Find all lines with the word "personnalisable" in the material, then copy them.

........

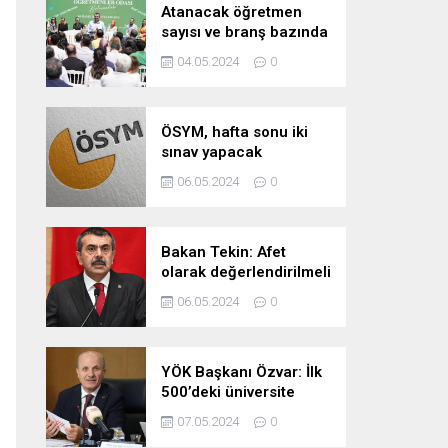
Atanacak öğretmen
sayısı ve branş bazında
kontenjan dağılımları
04.05.2024
0
pazartesi belli oluyor
ÖSYM, hafta sonu iki
sınav yapacak
06.05.2024
0
Bakan Tekin: Afet
olarak değerlendirilmeli
06.05.2024
0
YÖK Başkanı Özvar: İlk
500’deki üniversite
sayımızı 10’a çıkarmayı
07.05.2024
0
hedefliyoruz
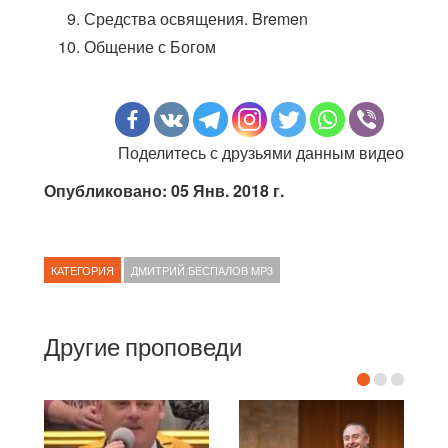
Средства освящения. Bremen
Общение с Богом
Поделитесь с друзьями данным видео
Опубликовано: 05 Янв. 2018 г.
КАТЕГОРИЯ
ДМИТРИЙ БЕСПАЛОВ MP3
Другие проповеди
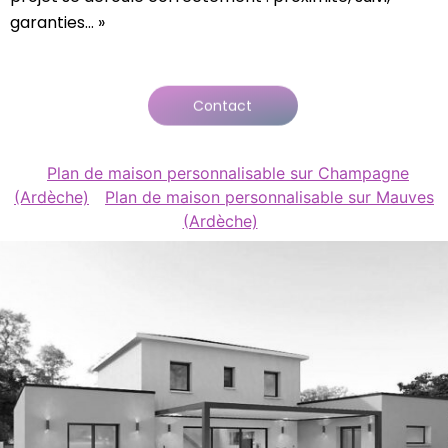
garanties… »
Contact
Plan de maison personnalisable sur Champagne
(Ardèche)
Plan de maison personnalisable sur Mauves
(Ardèche)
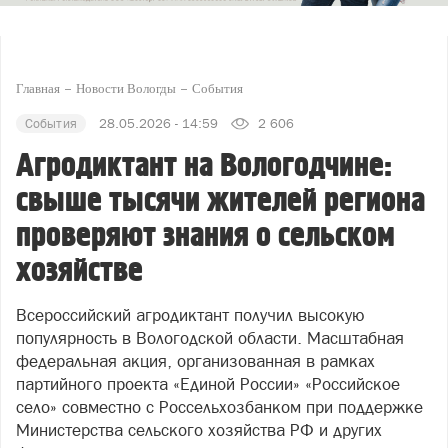
Главная
Новости Вологды
События
События
28.05.2026 - 14:59
2 606
Агродиктант на Вологодчине:
свыше тысячи жителей региона
проверяют знания о сельском
хозяйстве
Всероссийский агродиктант получил высокую
популярность в Вологодской области. Масштабная
федеральная акция, организованная в рамках
партийного проекта «Единой России» «Российское
село» совместно с Россельхозбанком при поддержке
Министерства сельского хозяйства РФ и других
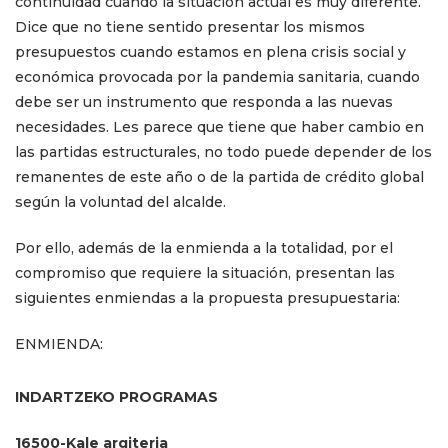
continuidad cuando la situación actual es muy diferente.
Dice que no tiene sentido presentar los mismos
presupuestos cuando estamos en plena crisis social y
económica provocada por la pandemia sanitaria, cuando
debe ser un instrumento que responda a las nuevas
necesidades. Les parece que tiene que haber cambio en
las partidas estructurales, no todo puede depender de los
remanentes de este año o de la partida de crédito global
según la voluntad del alcalde.
Por ello, además de la enmienda a la totalidad, por el
compromiso que requiere la situación, presentan las
siguientes enmiendas a la propuesta presupuestaria:
ENMIENDA:
INDARTZEKO PROGRAMAS
16500-Kale argiteria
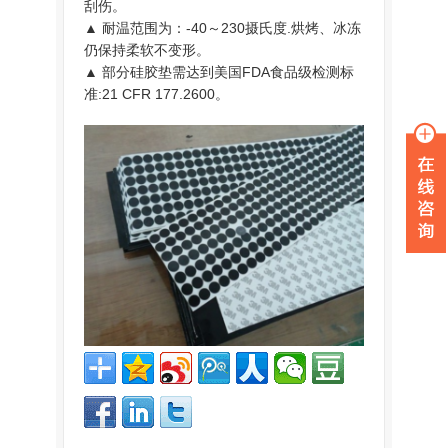
刮伤。
▲ 耐温范围为：-40～230摄氏度.烘烤、冰冻
仍保持柔软不变形。
▲ 部分硅胶垫需达到美国FDA食品级检测标
准:21 CFR 177.2600。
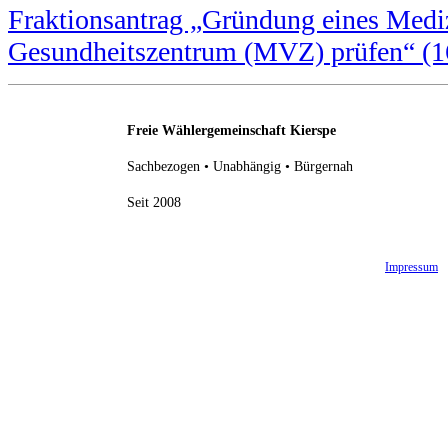
Fraktionsantrag „Gründung eines Medi
Gesundheitszentrum (MVZ) prüfen“ (1
Freie Wählergemeinschaft Kierspe
Sachbezogen • Unabhängig • Bürgernah
Seit 2008
Impressum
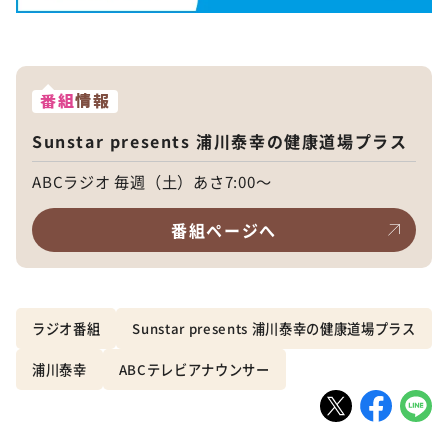
番組
情報
Sunstar presents 浦川泰幸の健康道場プラス
ABCラジオ 毎週（土）あさ7:00～
番組ページへ
ラジオ番組
Sunstar presents 浦川泰幸の健康道場プラス
浦川泰幸
ABCテレビアナウンサー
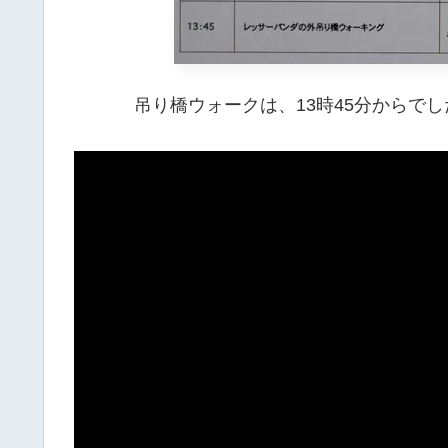
吊り橋ウォークは、13時45分からでし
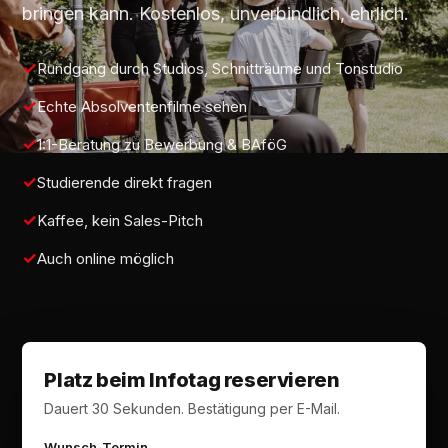
bringen kann. Kostenlos, unverbindlich, ehrlich.
Rundgang durch Studios, Schnitträume und Tonstudio
Echte Absolventenfilme sehen
1:1-Beratung zu Bewerbung & BAföG
Studierende direkt fragen
Kaffee, kein Sales-Pitch
Auch online möglich
Platz beim Infotag reservieren
Dauert 30 Sekunden. Bestätigung per E-Mail.
Wunsch-Termin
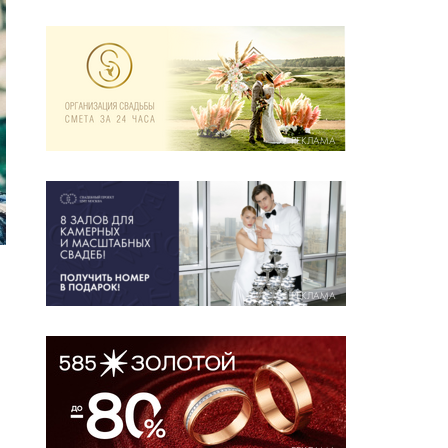
РЕКЛАМА
РЕКЛАМА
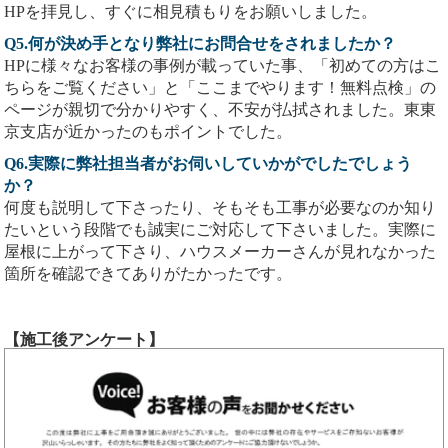
HPを拝見し、すぐに相見積もりをお願いしました。
Q5.何が決め手となり弊社にお問合せをされましたか？
HPに様々なお客様の事例が載っていた事、「初めての方はこ
ちらをご覧ください」と「ここまでやります！無料点検」の
ページが親切で分かりやすく、不安が払拭されました。東東
京支店が近かったのもポイントでした。
Q6.実際に弊社担当者がお伺いしていかがでしたでしょう
か？
何度も説明して下さったり、そもそも工事が必要なのか知り
たいという段階でも誠実にご対応して下さいました。実際に
屋根に上がって下さり、ハウスメーカーさんが見れなかった
箇所を確認できてありがたかったです。
【施工後アンケート】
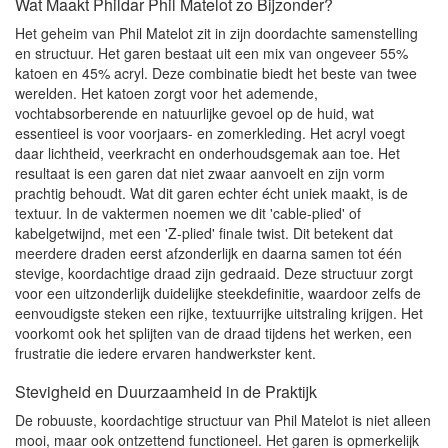
Wat Maakt Phildar Phil Matelot zo Bijzonder?
Het geheim van Phil Matelot zit in zijn doordachte samenstelling
en structuur. Het garen bestaat uit een mix van ongeveer 55%
katoen en 45% acryl. Deze combinatie biedt het beste van twee
werelden. Het katoen zorgt voor het ademende,
vochtabsorberende en natuurlijke gevoel op de huid, wat
essentieel is voor voorjaars- en zomerkleding. Het acryl voegt
daar lichtheid, veerkracht en onderhoudsgemak aan toe. Het
resultaat is een garen dat niet zwaar aanvoelt en zijn vorm
prachtig behoudt. Wat dit garen echter écht uniek maakt, is de
textuur. In de vaktermen noemen we dit 'cable-plied' of
kabelgetwijnd, met een 'Z-plied' finale twist. Dit betekent dat
meerdere draden eerst afzonderlijk en daarna samen tot één
stevige, koordachtige draad zijn gedraaid. Deze structuur zorgt
voor een uitzonderlijk duidelijke steekdefinitie, waardoor zelfs de
eenvoudigste steken een rijke, textuurrijke uitstraling krijgen. Het
voorkomt ook het splijten van de draad tijdens het werken, een
frustratie die iedere ervaren handwerkster kent.
Stevigheid en Duurzaamheid in de Praktijk
De robuuste, koordachtige structuur van Phil Matelot is niet alleen
mooi, maar ook ontzettend functioneel. Het garen is opmerkelijk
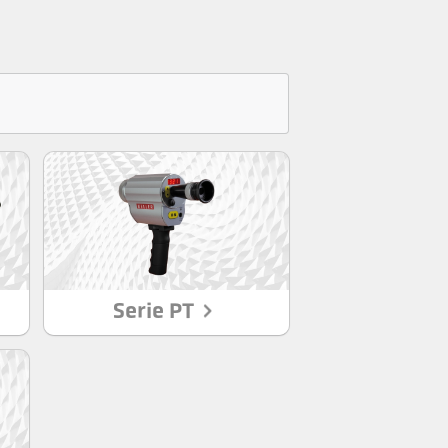
Serie PT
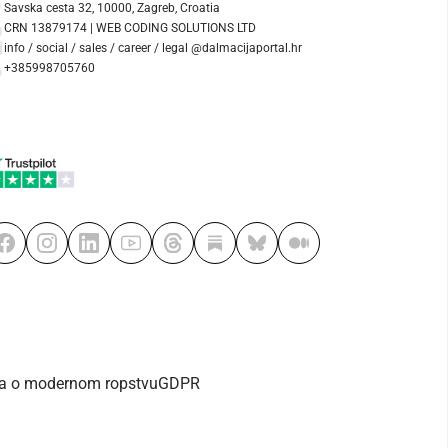
Savska cesta 32, 10000, Zagreb, Croatia
CRN 13879174 | WEB CODING SOLUTIONS LTD
info / social / sales / career / legal @dalmacijaportal.hr
+385998705760
va o modernom ropstvu
GDPR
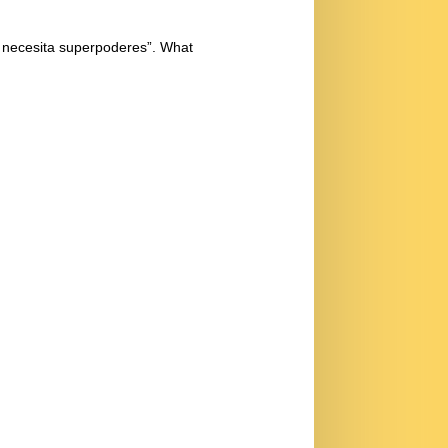
o necesita superpoderes”. What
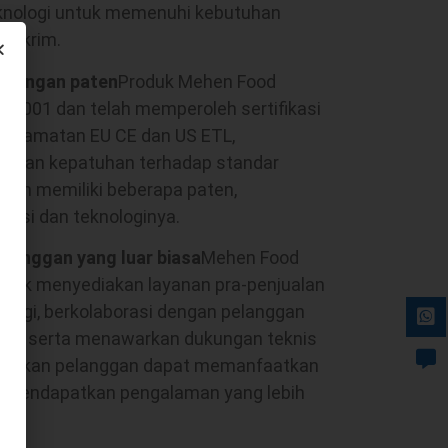
eknologi untuk memenuhi kebutuhan
es krim.
indungan paten
Produk Mehen Food
SO9001 dan telah memperoleh sertifikasi
eselamatan EU CE dan US ETL,
gi dan kepatuhan terhadap standar
haan memiliki beberapa paten,
vasi dan teknologinya.
elanggan yang luar biasa
Mehen Food
tuk menyediakan layanan pra-penjualan
tinggi, berkolaborasi dengan pelanggan
h, serta menawarkan dukungan teknis
astikan pelanggan dapat memanfaatkan
n mendapatkan pengalaman yang lebih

........

## Problem solution
Plan de maison personnalisable sur Champagne
Plan de maison personnalisable sur Mauves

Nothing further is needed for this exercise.